▸ TASK GOAL:
Make a verbatim copy of the entries below; pictures stay out.
== DATA PROVIDED
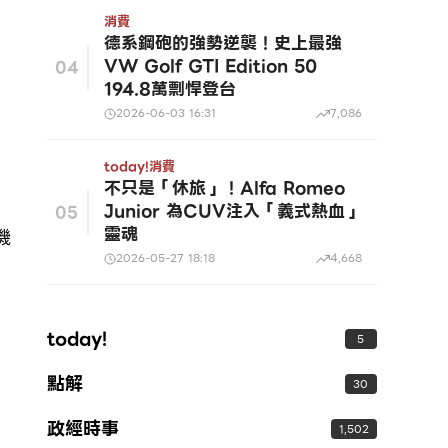
消費
德系鋼砲的強勢逆襲！史上最強
VW Golf GTI Edition 50
04
194.8萬剽悍登台
2026-06-03 16:31
7,086
today!
消費
不只是「休旅」！Alfa Romeo
Junior 為CUV注入「義式熱血」
05
靈魂
機
2026-05-27 18:18
4,668
today!
5
點解
30
政經時事
1,502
====
▸ FINISHED TASK:
消費
德系鋼砲的強勢逆襲！史上最強
VW Golf GTI Edition 50
04
194.8萬剽悍登台
2026-06-03 16:31
7,086
today!
消費
不只是「休旅」！Alfa Romeo
Junior 為CUV注入「義式熱血」
05
靈魂
機
2026-05-27 18:18
4,668
today!
5
點解
30
政經時事
1,502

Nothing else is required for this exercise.